Wysing Arts Centre in Cambridgeshire (its annual festival, pictured) will receive £500,000 from Freelands Foundation. Photo: Chloe Page
An ambitious new artist residency programme placing Black and Asian artists at institutions across the UK will be funded by the Freelands Foundation. The charitable arts organisation was founded by Elisabeth Murdoch, the daughter of the media mogul Rupert Murdoch, in 2015. Under the plan, the UAL Decolonising Arts Institute (University of the Arts London) will receive £300,000 toward its three-year 20/20 programme, whereby 20 artists of colour will be based at organisations across the UK producing new commissions for permanent collections.
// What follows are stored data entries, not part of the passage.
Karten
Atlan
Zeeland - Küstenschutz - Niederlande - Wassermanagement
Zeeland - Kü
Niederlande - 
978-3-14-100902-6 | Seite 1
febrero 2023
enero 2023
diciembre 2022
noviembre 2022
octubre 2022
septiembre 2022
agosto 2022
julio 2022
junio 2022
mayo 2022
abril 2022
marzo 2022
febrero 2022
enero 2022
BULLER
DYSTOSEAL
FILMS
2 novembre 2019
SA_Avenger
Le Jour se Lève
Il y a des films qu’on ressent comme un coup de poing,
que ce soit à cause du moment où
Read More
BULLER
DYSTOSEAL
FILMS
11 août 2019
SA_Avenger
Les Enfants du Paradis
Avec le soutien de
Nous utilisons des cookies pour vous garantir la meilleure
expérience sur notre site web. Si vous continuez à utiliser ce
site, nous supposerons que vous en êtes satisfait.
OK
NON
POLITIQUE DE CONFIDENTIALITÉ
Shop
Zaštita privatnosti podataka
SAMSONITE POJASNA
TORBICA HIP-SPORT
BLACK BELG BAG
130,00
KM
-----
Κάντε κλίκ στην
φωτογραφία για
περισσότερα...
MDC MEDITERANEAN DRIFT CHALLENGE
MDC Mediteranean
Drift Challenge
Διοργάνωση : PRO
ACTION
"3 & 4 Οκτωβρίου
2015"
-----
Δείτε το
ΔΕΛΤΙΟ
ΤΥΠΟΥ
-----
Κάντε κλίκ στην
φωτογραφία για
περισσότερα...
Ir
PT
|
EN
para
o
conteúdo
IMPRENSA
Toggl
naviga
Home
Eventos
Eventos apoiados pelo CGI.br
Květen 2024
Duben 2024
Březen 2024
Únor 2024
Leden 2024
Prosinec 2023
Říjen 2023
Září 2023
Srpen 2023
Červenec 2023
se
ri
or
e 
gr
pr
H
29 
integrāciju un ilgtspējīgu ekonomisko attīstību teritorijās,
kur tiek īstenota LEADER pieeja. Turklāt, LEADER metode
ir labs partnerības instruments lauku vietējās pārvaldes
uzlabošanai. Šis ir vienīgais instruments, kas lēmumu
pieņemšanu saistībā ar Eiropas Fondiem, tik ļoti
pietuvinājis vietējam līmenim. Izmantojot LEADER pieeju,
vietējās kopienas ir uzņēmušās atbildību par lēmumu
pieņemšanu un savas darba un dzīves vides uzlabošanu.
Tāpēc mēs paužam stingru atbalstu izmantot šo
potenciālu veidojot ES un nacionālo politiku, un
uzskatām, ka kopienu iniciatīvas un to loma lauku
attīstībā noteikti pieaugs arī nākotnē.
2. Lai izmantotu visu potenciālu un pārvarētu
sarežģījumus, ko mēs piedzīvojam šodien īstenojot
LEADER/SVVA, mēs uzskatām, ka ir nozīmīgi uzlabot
Project partners include the Hepworth Wakefield, the Box in Plymouth, Mima in Middlesbrough, Kelvingrove Art Gallery and Museum in Glasgow, and Kettle’s Yard in Cambridge.
“The 20/20 programme will embed Black and [Asian] artists permanently in our public collections, expand understandings of why and for whom collections exist, and reshape the landscape of commissioning, collecting and exhibiting in Britain,” says the foundation. “Following an extraordinary 18 months, 20/20 is a response to urgent calls for art world actions to follow words and gestures, and move ‘Beyond the Black Square’ [shown on Instagram last year],” says susan pui san lok, the director of the UAL Decolonising Arts Institute.
Meanwhile, Wysing Arts Centre in Cambridgeshire will receive £500,000 from the same foundation for a ten-year artist development programme known as the Syllabus. “Ten artists from diverse and under-represented backgrounds will undertake an ambitious programme delivered across a nationwide network of eight art organisations," says a press statement. 
Over a decade, the programme will incorporate mentoring and “peer networking”, enabling artists from low-income backgrounds and ethnic minority groups to establish themselves in the culture sector.
The artist John Akomfrah is on the Freelands Foundation diversity panel that reviewed the proposals for both projects; other members include Melanie Keen, the director of the Wellcome Collection, and the artist Hardeep Pandhal.
The UK advocacy group the Museums Association (MA), has also issued guidance supporting decolonisation in museums, covering areas such as collaboration, collections, and workforce issues.
The document outlines “decolonising principles”, stressing that “decolonising museums is an ethical commitment”. Under the heading “challenge neutrality”, for instance, the guidance states that “museums are not neutral and never have been. The notion of neutrality maintains power and silences the experiences and histories of many.”
The MA has also launched an accompanying Decolonisation Confidence and Skills programme with funding from a consortium of four organisations: Art Fund, the John Ellerman Foundation, the Esmée Fairbairn Foundation and the Paul Hamlyn Foundation.